┌──

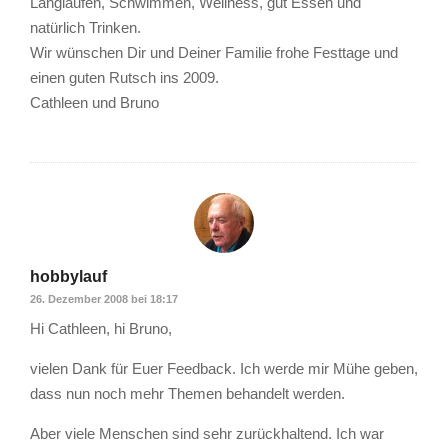
Langlaufen, Schwimmen, Wellness, gut Essen und
natürlich Trinken.
Wir wünschen Dir und Deiner Familie frohe Festtage und
einen guten Rutsch ins 2009.
Cathleen und Bruno
hobbylauf
26. Dezember 2008 bei 18:17
Hi Cathleen, hi Bruno,
vielen Dank für Euer Feedback. Ich werde mir Mühe geben,
dass nun noch mehr Themen behandelt werden.
Aber viele Menschen sind sehr zurückhaltend. Ich war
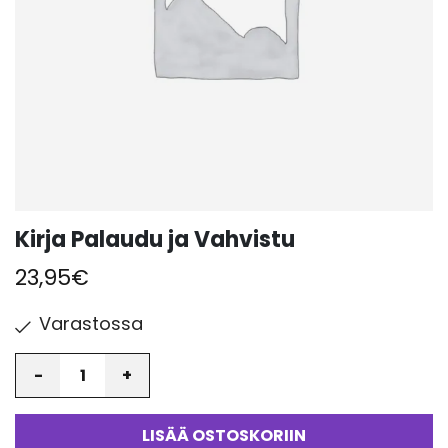
Kirja Palaudu ja Vahvistu
23,95
€
Varastossa
Määrä
LISÄÄ OSTOSKORIIN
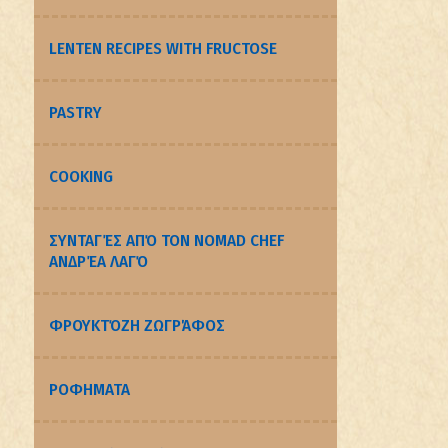
LENTEN RECIPES WITH FRUCTOSE
PASTRY
COOKING
ΣΥΝΤΑΓΈΣ ΑΠΌ ΤΟΝ NOMAD CHEF
ΑΝΔΡΈΑ ΛΑΓΌ
ΦΡΟΥΚΤΌΖΗ ΖΩΓΡΆΦΟΣ
ΡΟΦΗΜΑΤΑ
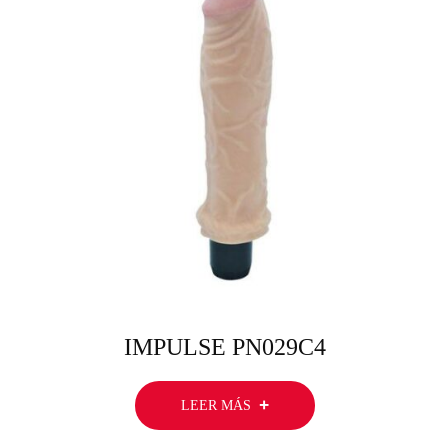
IMPULSE PN029C4
LEER MÁS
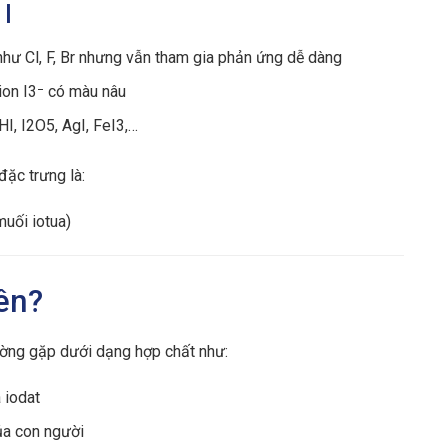
 I
 như Cl, F, Br nhưng vẫn tham gia phản ứng dễ dàng
 ion I3⁻ có màu nâu
HI, I2O5, AgI, FeI3,…
ặc trưng là:
muối iotua)
iên?
ường gặp dưới dạng hợp chất như:
 iodat
của con người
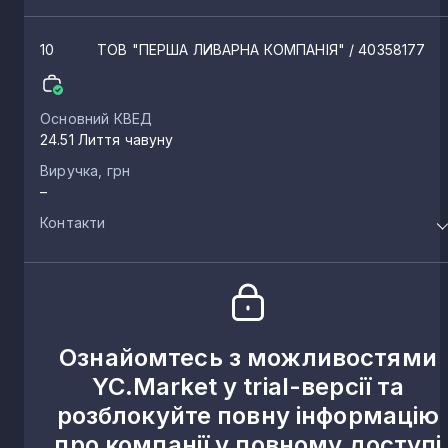
10
ТОВ "ПЕРША ЛИВАРНА КОМПАНІЯ"
/ 40358177
Основний КВЕД
24.51 Лиття чавуну
Виручка, грн
–
Контакти
Ознайомтесь з можливостями
YC.Market у trial-версії та
розблокуйте повну інформацію
про компанії у повному доступі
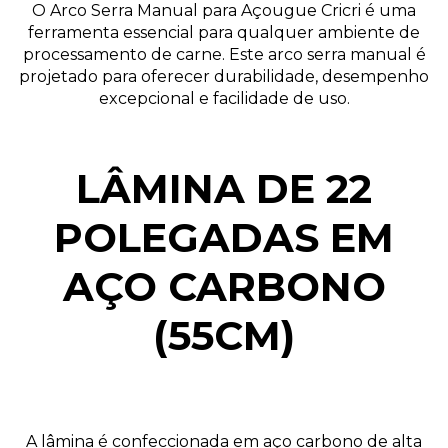
O Arco Serra Manual para Açougue Cricri é uma
ferramenta essencial para qualquer ambiente de
processamento de carne. Este arco serra manual é
projetado para oferecer durabilidade, desempenho
excepcional e facilidade de uso.
LÂMINA DE 22
POLEGADAS EM
AÇO CARBONO
(55CM)
A lâmina é confeccionada em aço carbono de alta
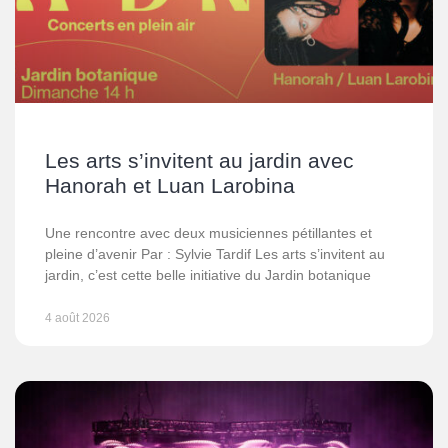
Les arts s’invitent au jardin avec
Hanorah et Luan Larobina
Une rencontre avec deux musiciennes pétillantes et
pleine d’avenir Par : Sylvie Tardif Les arts s’invitent au
jardin, c’est cette belle initiative du Jardin botanique
4 août 2026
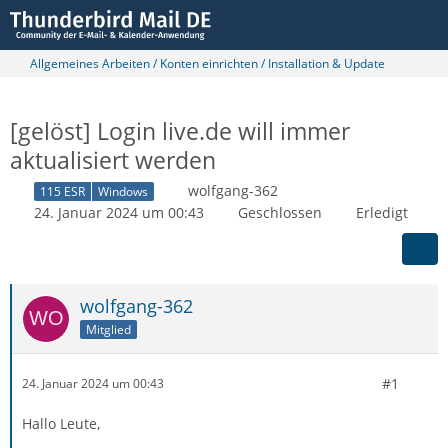
Allgemeines Arbeiten / Konten einrichten / Installation & Update
[gelöst] Login live.de will immer
aktualisiert werden
wolfgang-362
115 ESR
Windows
24. Januar 2024 um 00:43
Geschlossen
Erledigt
wolfgang-362
Mitglied
#1
24. Januar 2024 um 00:43
Hallo Leute,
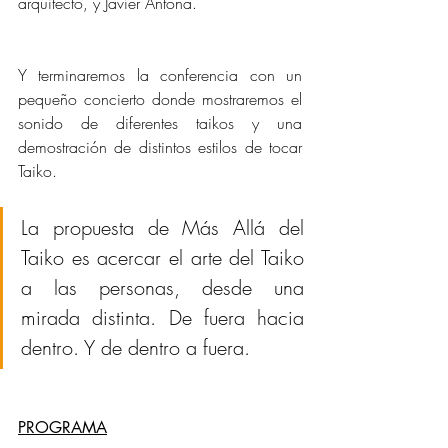
arquitecto, y Javier Antona.
Y terminaremos la conferencia con un 
pequeño concierto donde mostraremos el 
sonido de diferentes taikos y una 
demostración de distintos estilos de tocar 
Taiko.
La propuesta de Más Allá del 
Taiko es acercar el arte del Taiko 
a las personas, desde una 
mirada distinta. De fuera hacia 
dentro. Y de dentro a fuera. 
PROGRAMA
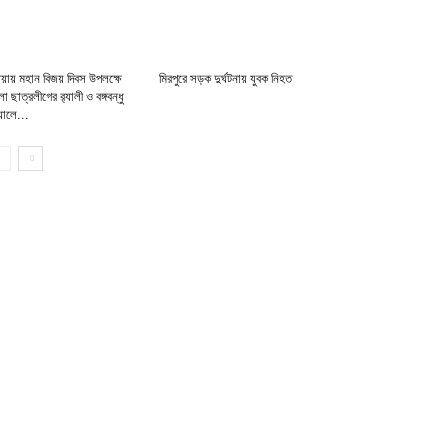
্টিয়ায় মহান বিজয় দিবস উপলক্ষে
মিরপুরে সড়ক দুর্ঘটনায় যুবক নিহত
া ছাত্রলীগের র‌্যালী ও বঙ্গবন্ধু
‌্যালে...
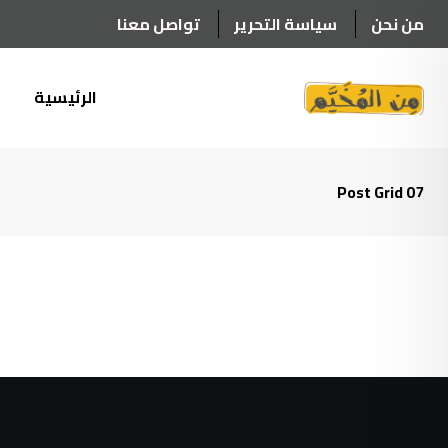
من نحن
سياسة التحرير
تواصل معنا
الرئيسية
أ
Post Grid 07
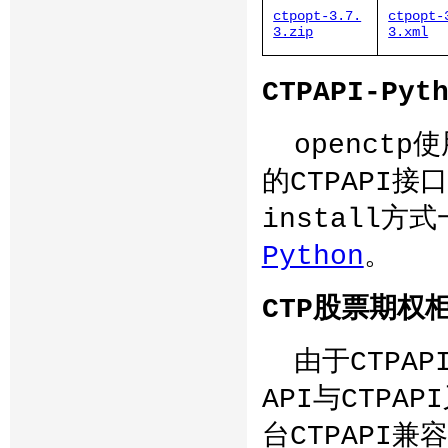
ctpopt-3.7.
ctpopt-
3.zip
3.xml
CTPAPI-Py
openctp
的CTPAPI接
install
Python
。
CTP股票期权
由于CTPA
API与CTP
台CTPAPI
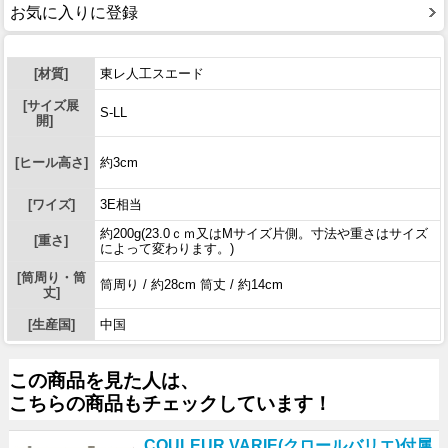
お気に入りに登録
[材質]
東レ人工スエード
[サイズ展
S-LL
開]
[ヒール高さ]
約3cm
[ワイズ]
3E相当
約200g(23.0ｃｍ又はMサイズ片側。寸法や重さはサイズ
[重さ]
によって変わります。)
[筒周り・筒
筒周り / 約28cm 筒丈 / 約14cm
丈]
[生産国]
中国
この商品を見た人は、
こちらの商品もチェックしています！
COULEUR VARIE(クロールバリエ)付属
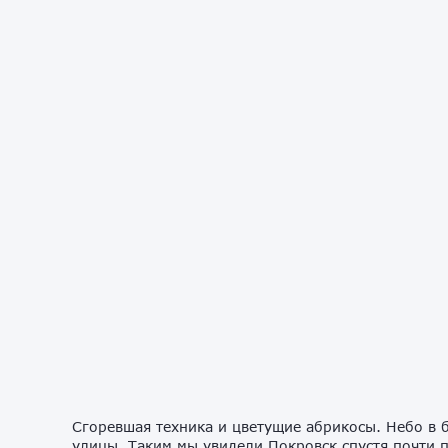
Сгоревшая техника и цветущие абрикосы. Небо в б
улицы. Таким мы увидели Покровск спустя почти 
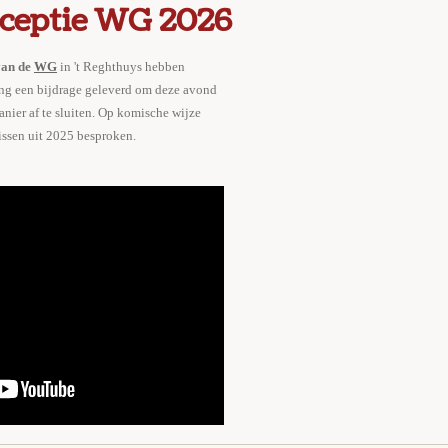
ceptie WG 2026
van de
WG
in 't Reghthuys hebben
ing een bijdrage geleverd om deze avond
nier af te sluiten. Op komische wijze
issen uit 2025 besproken.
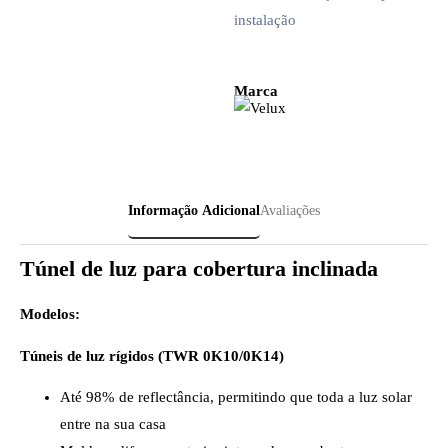
instalação
Marca
Informação Adicional
Avaliações
Túnel de luz para cobertura inclinada
Modelos:
Túneis de luz rígidos (TWR 0K10/0K14)
Até 98% de reflectância, permitindo que toda a luz solar
entre na sua casa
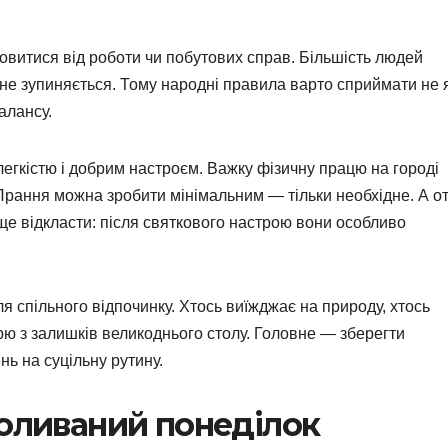
овитися від роботи чи побутових справ. Більшість людей
 не зупиняється. Тому народні правила варто сприймати не 
алансу.
егкістю і добрим настроєм. Важку фізичну працю на городі
Прання можна зробити мінімальним — тільки необхідне. А о
ще відкласти: після святкового настрою вони особливо
я спільного відпочинку. Хтось виїжджає на природу, хтось
ерю з залишків великоднього столу. Головне — зберегти
нь на суцільну рутину.
Поливаний понеділок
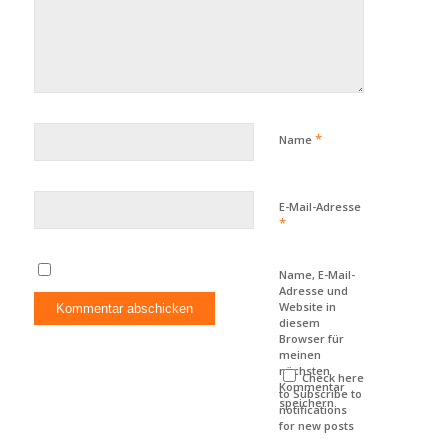
*
Name
E-Mail-Adresse
*
Name, E-Mail-
Adresse und
Website in
diesem
Browser für
meinen
nächsten
Check here
Kommentar
to Subscribe to
speichern.
notifications
for new posts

└──

Problem> "dass nun noch mehr Themen behandelt werden." marks the last line to keep. Retype every line from the start of the entries through that one, exactly, and drop the pictures.

Result>
Langlaufen, Schwimmen, Wellness, gut Essen und
natürlich Trinken.
Wir wünschen Dir und Deiner Familie frohe Festtage und
einen guten Rutsch ins 2009.
Cathleen und Bruno
hobbylauf
26. Dezember 2008 bei 18:17
Hi Cathleen, hi Bruno,
vielen Dank für Euer Feedback. Ich werde mir Mühe geben,
dass nun noch mehr Themen behandelt werden.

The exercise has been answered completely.